Published March 3, 2003 | Version v1
Presentation Open

Against iconicity and markedness: Handout of a talk presented at Stanford University

  • 1. Max Planck Institute for Evolutionary Anthropology


Abstract: The notions of iconicity and markedness have played important roles in a diverse range of theoretical approaches, and as a result, the terms have become multiply polysemous, in a way that is not often acknowledged by theoretical linguists. While iconicity has most often been appealed to by functionalists, the term markedness is employed very widely.

         In this talk, I argue that the two most commonly invoked kinds of iconicity (iconicity as correspondence of complexity/markedness, e.g. Givón 1995, Aissen 2003, and iconicity of cohesion, e.g. Haiman 1983) are unnecessary, because where they make right predictions, these predictions also follow from the predictions made by the preference for usage economy. But in many cases, these iconicity principles make wrong predictions while economy makes right predictions, so that it is clear that economy should replace iconicity.

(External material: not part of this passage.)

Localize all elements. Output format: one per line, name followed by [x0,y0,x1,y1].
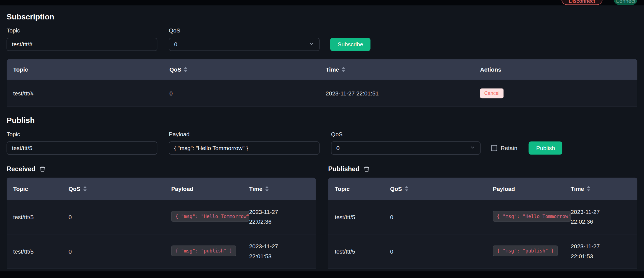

         For the term "markedness", I distinguish seven different senses, which are related by family resemblances: markedness (i) as overt coding, (ii) as specification for a feature (e.g. Trubetzkoy 1939), (iii) as restricted cross-linguistic distribution, (iv) as a cluster of correlating properties of meaningful categories ("typological markedness", Greenberg 1966), (v) as dispreference for difficult structures ("unnaturalness", Wurzel 1998), (vi) as rarity or unexpectedness, (vii) as deviation from the default parameter setting. I argue that apart from (i), none of these notions is required for an explanatory approach to the structure of human languages. To replace them, all that is needed are general processing preferences (economy, distinctiveness, parsability) as well as general conceptual-pragmatic preferences which give rise to frequency asymmetries. Finally, I examine the use of the term "markedness" in the recent optimality-theoretic literature (e.g. Aissen 1999, Bermúdez-Otero & Börjars 2003+), and I conclude that OT approaches simply adopt earlier observations about "typological markedness" and "unnaturalness", without offering a genuinely new perspective.

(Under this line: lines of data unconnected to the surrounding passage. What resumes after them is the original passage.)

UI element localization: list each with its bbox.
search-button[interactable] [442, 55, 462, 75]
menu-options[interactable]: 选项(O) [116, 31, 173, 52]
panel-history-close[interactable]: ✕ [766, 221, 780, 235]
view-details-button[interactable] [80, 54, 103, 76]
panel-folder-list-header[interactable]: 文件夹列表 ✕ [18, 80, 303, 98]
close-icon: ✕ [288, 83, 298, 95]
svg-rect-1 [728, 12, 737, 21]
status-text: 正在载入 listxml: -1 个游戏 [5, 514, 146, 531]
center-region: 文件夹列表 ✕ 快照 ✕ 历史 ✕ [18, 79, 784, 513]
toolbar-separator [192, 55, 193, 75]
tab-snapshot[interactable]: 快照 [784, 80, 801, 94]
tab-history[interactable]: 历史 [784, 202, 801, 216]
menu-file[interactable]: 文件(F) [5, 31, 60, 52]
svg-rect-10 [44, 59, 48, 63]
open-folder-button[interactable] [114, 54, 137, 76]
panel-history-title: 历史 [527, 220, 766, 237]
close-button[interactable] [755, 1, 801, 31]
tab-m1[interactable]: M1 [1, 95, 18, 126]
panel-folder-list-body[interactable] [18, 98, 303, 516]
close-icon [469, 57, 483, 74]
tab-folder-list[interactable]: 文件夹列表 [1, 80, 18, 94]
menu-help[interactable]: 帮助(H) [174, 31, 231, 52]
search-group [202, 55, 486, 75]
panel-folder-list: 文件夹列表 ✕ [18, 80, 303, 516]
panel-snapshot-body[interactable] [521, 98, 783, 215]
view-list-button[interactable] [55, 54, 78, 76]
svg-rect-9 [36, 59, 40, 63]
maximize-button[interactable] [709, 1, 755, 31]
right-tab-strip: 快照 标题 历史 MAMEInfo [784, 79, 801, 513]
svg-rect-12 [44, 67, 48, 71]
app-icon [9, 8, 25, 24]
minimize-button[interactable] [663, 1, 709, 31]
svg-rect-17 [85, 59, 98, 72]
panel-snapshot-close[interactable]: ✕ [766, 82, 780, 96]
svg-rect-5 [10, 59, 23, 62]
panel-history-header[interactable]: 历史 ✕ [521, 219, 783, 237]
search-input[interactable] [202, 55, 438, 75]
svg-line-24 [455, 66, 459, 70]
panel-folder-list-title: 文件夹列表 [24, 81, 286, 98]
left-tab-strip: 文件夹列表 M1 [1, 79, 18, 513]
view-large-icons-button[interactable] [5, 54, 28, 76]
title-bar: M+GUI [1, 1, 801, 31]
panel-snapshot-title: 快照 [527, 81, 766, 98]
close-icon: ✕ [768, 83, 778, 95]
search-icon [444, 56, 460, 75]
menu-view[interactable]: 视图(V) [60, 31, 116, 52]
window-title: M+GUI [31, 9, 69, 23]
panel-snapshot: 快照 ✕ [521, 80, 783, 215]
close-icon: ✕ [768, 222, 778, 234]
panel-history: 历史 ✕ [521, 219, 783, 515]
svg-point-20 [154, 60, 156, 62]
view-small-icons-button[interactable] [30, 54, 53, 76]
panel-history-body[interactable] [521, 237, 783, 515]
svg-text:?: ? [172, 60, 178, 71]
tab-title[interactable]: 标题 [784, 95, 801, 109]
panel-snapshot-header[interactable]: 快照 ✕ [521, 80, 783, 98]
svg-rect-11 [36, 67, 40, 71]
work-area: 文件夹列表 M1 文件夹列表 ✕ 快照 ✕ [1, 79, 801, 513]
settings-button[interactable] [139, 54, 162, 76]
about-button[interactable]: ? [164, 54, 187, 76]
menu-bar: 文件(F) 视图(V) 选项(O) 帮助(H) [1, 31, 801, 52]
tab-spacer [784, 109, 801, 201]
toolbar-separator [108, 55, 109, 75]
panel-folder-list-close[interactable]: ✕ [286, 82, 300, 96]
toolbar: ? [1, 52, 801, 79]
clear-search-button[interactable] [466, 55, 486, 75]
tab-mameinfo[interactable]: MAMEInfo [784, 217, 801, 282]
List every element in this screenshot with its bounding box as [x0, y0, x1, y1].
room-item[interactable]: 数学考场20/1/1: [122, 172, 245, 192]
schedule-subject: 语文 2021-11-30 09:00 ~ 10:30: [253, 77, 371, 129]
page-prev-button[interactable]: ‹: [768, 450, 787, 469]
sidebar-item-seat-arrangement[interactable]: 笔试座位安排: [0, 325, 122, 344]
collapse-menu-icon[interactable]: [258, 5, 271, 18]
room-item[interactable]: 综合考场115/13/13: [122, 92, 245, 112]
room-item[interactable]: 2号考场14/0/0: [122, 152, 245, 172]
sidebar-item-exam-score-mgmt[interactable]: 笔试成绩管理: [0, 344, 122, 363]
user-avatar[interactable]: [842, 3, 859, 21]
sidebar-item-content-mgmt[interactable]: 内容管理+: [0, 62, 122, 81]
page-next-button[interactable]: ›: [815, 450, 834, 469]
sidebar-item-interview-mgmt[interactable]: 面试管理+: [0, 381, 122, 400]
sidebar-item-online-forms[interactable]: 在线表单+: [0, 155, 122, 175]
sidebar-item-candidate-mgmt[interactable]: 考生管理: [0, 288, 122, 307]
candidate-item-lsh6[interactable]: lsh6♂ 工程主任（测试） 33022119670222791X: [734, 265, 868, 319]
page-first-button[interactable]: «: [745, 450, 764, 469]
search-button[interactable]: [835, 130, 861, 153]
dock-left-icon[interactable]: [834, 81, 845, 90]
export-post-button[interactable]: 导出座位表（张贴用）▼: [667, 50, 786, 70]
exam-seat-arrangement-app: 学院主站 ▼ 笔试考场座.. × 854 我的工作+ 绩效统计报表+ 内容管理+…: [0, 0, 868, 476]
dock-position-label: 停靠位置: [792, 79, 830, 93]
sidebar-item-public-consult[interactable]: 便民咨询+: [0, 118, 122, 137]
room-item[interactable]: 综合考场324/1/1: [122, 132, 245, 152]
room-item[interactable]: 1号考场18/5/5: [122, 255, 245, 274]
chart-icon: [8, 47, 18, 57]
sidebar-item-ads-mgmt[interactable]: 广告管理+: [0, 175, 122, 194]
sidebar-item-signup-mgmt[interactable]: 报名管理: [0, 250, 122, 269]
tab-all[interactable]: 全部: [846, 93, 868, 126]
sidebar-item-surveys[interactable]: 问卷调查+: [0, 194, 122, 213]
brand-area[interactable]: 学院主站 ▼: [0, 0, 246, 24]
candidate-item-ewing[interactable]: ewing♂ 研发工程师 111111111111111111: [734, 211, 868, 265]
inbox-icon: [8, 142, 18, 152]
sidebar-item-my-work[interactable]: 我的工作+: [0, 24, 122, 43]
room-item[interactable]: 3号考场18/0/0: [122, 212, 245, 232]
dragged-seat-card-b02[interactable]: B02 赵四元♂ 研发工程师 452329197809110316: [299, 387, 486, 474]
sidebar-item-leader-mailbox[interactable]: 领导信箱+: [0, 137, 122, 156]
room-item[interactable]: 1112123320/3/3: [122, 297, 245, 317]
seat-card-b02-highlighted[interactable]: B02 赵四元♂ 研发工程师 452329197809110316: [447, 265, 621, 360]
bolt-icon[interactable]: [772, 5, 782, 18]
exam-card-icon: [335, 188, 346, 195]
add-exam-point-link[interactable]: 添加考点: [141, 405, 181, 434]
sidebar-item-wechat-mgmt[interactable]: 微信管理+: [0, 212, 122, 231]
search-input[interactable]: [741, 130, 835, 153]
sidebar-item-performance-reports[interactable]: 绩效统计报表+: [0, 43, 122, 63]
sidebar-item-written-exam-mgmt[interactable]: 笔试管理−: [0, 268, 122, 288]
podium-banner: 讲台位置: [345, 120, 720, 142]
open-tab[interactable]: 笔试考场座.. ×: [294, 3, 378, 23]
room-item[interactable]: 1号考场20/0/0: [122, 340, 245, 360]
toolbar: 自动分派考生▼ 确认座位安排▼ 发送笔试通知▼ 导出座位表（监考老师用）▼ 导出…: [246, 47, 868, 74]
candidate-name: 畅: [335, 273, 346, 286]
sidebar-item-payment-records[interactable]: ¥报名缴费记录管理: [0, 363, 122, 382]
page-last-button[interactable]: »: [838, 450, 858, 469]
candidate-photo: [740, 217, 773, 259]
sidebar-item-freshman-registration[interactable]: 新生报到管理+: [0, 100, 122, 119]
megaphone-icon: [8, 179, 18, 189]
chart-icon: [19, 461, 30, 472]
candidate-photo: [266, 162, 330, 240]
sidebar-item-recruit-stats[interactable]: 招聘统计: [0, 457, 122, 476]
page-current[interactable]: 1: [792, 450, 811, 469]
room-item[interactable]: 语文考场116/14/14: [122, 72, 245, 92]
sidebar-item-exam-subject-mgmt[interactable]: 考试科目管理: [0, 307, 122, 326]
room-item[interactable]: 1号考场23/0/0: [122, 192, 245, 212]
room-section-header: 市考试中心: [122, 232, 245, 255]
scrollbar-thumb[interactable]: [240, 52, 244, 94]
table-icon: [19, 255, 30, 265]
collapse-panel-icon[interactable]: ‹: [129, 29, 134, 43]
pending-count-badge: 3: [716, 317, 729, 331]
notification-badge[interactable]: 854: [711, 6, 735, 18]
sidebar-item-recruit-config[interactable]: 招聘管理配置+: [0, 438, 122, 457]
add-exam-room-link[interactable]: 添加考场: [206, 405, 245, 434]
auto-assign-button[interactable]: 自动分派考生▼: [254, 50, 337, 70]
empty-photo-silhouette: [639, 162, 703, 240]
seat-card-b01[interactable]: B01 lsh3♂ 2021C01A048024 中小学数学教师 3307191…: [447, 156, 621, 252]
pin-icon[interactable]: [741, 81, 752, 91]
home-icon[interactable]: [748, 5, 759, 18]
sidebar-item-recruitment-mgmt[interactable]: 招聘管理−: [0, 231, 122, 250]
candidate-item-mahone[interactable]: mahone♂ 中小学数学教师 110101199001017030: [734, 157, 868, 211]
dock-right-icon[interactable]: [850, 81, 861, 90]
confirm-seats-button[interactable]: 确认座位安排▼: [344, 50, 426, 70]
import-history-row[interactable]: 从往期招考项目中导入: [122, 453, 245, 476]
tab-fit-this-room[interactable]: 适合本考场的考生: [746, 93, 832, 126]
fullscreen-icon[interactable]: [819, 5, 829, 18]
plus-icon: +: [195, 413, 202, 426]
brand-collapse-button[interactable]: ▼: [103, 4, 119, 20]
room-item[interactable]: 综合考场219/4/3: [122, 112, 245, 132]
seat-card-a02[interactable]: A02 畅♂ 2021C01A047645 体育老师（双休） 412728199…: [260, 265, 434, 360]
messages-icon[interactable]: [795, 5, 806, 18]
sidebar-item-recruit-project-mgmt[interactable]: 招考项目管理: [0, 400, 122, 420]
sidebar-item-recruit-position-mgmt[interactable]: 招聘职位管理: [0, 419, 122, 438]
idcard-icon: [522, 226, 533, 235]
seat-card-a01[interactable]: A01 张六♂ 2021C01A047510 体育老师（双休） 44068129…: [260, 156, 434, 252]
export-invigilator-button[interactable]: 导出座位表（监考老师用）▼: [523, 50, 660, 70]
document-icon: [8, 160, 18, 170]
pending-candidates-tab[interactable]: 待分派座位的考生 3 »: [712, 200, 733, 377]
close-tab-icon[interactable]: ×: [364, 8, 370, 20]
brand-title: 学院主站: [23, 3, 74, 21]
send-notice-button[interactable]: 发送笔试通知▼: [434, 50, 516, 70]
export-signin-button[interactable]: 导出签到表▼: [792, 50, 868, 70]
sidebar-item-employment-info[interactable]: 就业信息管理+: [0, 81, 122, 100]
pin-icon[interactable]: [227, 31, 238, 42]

Aissen, Judith. 1999. "Markedness and subject choice in Optimality Theory." Natural Language and Linguistic Theory 17: 673-711.

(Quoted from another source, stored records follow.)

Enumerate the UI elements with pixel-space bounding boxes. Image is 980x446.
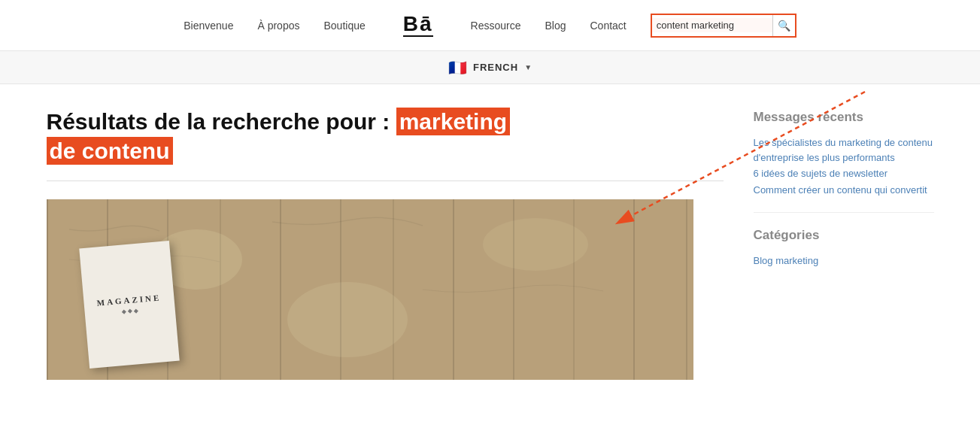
nav-contact[interactable]: Contact <box>590 20 627 32</box>
site-logo[interactable]: Bā <box>403 14 433 37</box>
nav-ressource[interactable]: Ressource <box>471 20 521 32</box>
logo-text: Bā <box>403 14 433 37</box>
sidebar-link-3[interactable]: Comment créer un contenu qui convertit <box>754 183 934 198</box>
nav-boutique[interactable]: Boutique <box>323 20 365 32</box>
nav-left: Bienvenue À propos Boutique <box>184 20 366 32</box>
categories-title: Catégories <box>754 228 934 243</box>
magazine-title: MAGAZINE <box>96 293 161 307</box>
post-image: MAGAZINE ◆ ◆ ◆ <box>47 199 693 380</box>
magazine-image: MAGAZINE ◆ ◆ ◆ <box>79 241 179 369</box>
language-bar[interactable]: 🇫🇷 FRENCH ▼ <box>0 51 980 84</box>
svg-rect-9 <box>393 199 394 380</box>
language-label: FRENCH <box>473 62 518 73</box>
search-input[interactable] <box>652 18 772 32</box>
nav-bienvenue[interactable]: Bienvenue <box>184 20 233 32</box>
sidebar-category-1[interactable]: Blog marketing <box>754 253 934 269</box>
sidebar-divider <box>754 212 934 213</box>
svg-rect-10 <box>453 199 454 380</box>
flag-icon: 🇫🇷 <box>448 59 467 77</box>
nav-apropos[interactable]: À propos <box>257 20 299 32</box>
nav-right: Ressource Blog Contact 🔍 <box>471 14 796 38</box>
svg-rect-3 <box>47 199 48 380</box>
highlight-contenu: de contenu <box>47 137 173 165</box>
svg-point-16 <box>287 282 408 357</box>
nav-blog[interactable]: Blog <box>545 20 566 32</box>
sidebar-link-1[interactable]: Les spécialistes du marketing de contenu… <box>754 135 934 165</box>
highlight-marketing: marketing <box>396 108 510 135</box>
sidebar-link-2[interactable]: 6 idées de sujets de newsletter <box>754 166 934 181</box>
search-results-title: Résultats de la recherche pour : marketi… <box>47 107 724 165</box>
svg-rect-13 <box>633 199 635 380</box>
svg-point-17 <box>483 218 588 271</box>
title-divider <box>47 181 724 181</box>
site-header: Bienvenue À propos Boutique Bā Ressource… <box>0 0 980 51</box>
svg-rect-14 <box>686 199 687 380</box>
content-area: Résultats de la recherche pour : marketi… <box>47 107 724 380</box>
language-dropdown-arrow: ▼ <box>524 63 532 71</box>
search-box: 🔍 <box>651 14 796 38</box>
search-button[interactable]: 🔍 <box>772 15 795 36</box>
magazine-subtitle: ◆ ◆ ◆ <box>121 307 138 315</box>
sidebar: Messages récents Les spécialistes du mar… <box>754 107 934 380</box>
recent-posts-title: Messages récents <box>754 110 934 125</box>
results-prefix: Résultats de la recherche pour : <box>47 109 396 134</box>
svg-rect-6 <box>220 199 221 380</box>
svg-rect-7 <box>280 199 281 380</box>
main-wrapper: Résultats de la recherche pour : marketi… <box>32 84 949 380</box>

Aissen, Judith. 2003. "Differential object marking: Iconicity vs. economy." To appear in Natural Language and Linguistic Theory

Bermúdez-Otero, Ricardo & Börjars, Kersti. 2003+. "Markedness in phonology and in syntax: the problem of grounding." To appear in: Honeybone, Patrick & Bermúdez-Otero, Ricardo (eds.), Linguistic knowledge: perspectives from phonology and form syntax. (Special issue of Lingua)

Givón, T. 1995. "Markedness as meta-iconicity: distributional and cognitive correlates of syntactic structure." In: Functionalism and grammar. Amsterdam: Benjamins, 25-69.

Greenberg, Joseph. 1966. Language universals, with special reference to feature hierarchies. (Janua Linguarum, Series Minor, 59.) The Hague: Mouton.

Haiman, John. 1983. "Iconic and economic motivation." Language 59: 781-819.

Trubetzkoy, Nikolaj. 1939. Grundzüge der Phonologie. Göttingen: Vandenhoeck & Ruprecht.

Wurzel, Wolfgang Ullrich. 1998. “On markedness.” Theoretical Linguistics 24.1: 53-71.